Co-Leader and Director of Operations
Marina manages operations and volunteers for both The Climate Mobilization and Climate Mobilization Project. She brings broad experience working in non-profit organizations, health care settings, and running her own private counseling practice. Before joining Climate Mobilization, Marina maintained a practice focusing exclusively on climate-related emotional coping, helping people make bold choices for lifestyle and professional change in response to the Climate Emergency. She has a bachelor’s degree in political science and Spanish from Wake Forest University and a Masters in Counseling from UNC Greensboro.

Meghann Beer

Co-Leader and Director of Resource Mobilization and Strategy

Meghann brings more than 20 years of nonprofit management and fundraising experience to The Climate Mobilization and Climate Mobilization Project. For over a decade Meghann has worked as a nonprofit consultant helping organizations expand their capacity, secure revenue, develop successful strategies, and effectively evaluate their programs, enabling them to create greater positive change in the world. She has also worked as an executive director, designed and facilitated international service learning experiences, and taught university courses in fundraising and nonprofit management. Meghann earned a MPA in Nonprofit Management and Comparative and International Affairs from The School of Public and Environmental Affairs at Indiana University, in Bloomington, IN and a BA in Art History and American Studies from Tufts University in Boston, MA.

Cris Lagunas

Strategy Director

Cris is helping to grow the Climate Emergency Movement by supporting creative campaigns and extending the reach of the movement’s message. Cris is a co-founder of the National Immigrant Youth Alliance, an organization dedicated to using direct action tactics to expose, challenge and dismantle the immigration detention system.Cris got his start in organizing when he was 15 years old, getting involved in a local group of fellow undocumented youth.

Zack Burley

Policy Associate

Zack provides policy support for the Climate Mobilization team, and brings a versatile set of policy skills and experiences in labor organizing, journalism, legislative politics, and legal practice to the climate emergency movement. Zack earned a JD from Denver University Sturm College of Law, is a founding organizer of the Political Workers Guild of Colorado, and formerly served as a legislative aide in the Colorado General Assembly.

AriDy Nox

Co-Leader and Director of Narrative Strategy

 AriDy Nox is a multi-disciplinary black femme storyteller and social activist with a variety of forward-thinking creative works under her/their belt. They create out of the vehement belief that creating a future in which marginalized peoples are free requires a radical imagination. Their tales are offerings intended to function as small parts of an ancient, expansive, awe-inspiring tradition of world-shaping, created by and for black femmes.
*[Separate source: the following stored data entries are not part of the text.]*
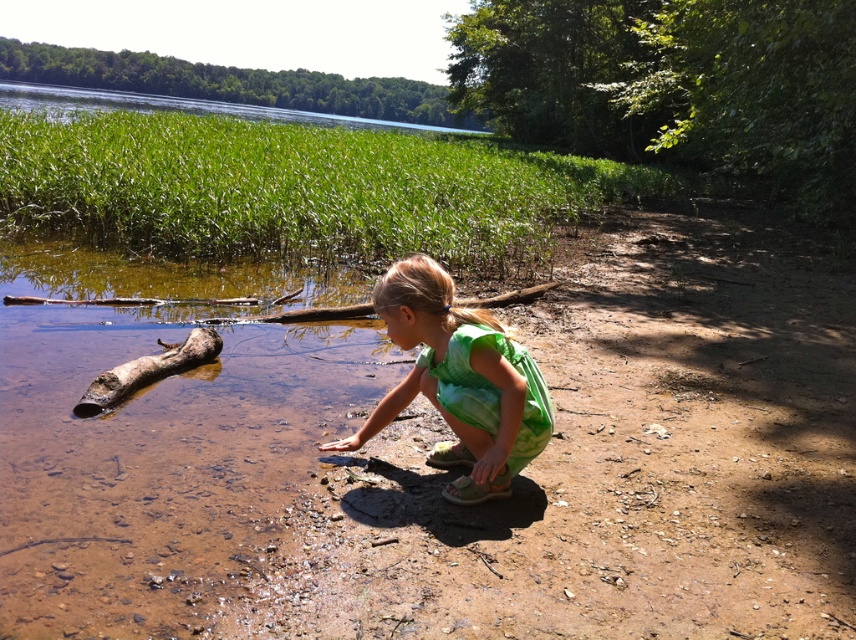 Question: Can you confirm if brown sandy soil at lower center is wider than brown rough log at left?

Choices:
 (A) yes
 (B) no

Answer: (A)

Question: Which point is farther to the camera?

Choices:
 (A) (483, 372)
 (B) (111, 378)
 (C) (834, 346)

Answer: (C)

Question: Which of these objects is positioned closest to the brown rough log at left?

Choices:
 (A) green grass at upper center
 (B) green tie-dye dress at center

Answer: (B)

Question: Is brown sandy soil at lower center to the left of brown rough log at left from the viewer's perspective?

Choices:
 (A) yes
 (B) no

Answer: (B)

Question: Which point is farther to the camera?

Choices:
 (A) (381, 304)
 (B) (192, 339)
 (C) (484, 131)

Answer: (C)

Question: Does green tie-dye dress at center have a larger size compared to brown rough log at left?

Choices:
 (A) yes
 (B) no

Answer: (A)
They have over a decade of experience as a young social activist and organizer, within reproductive justice and racial justice frameworks with organizations like the Young Women of Color Leadership Council with Advocates for Youth, the Toni Cade Bamabara Collective at Spelman College and Alpha Kappa Alpha Sorority Incorporated. They bring creativity, enthusiasm and a tremendous capacity for organization to her/their role and deep belief that times of apocalypse are opportunities for rebirth. We need first imagine the world we want in order to create it.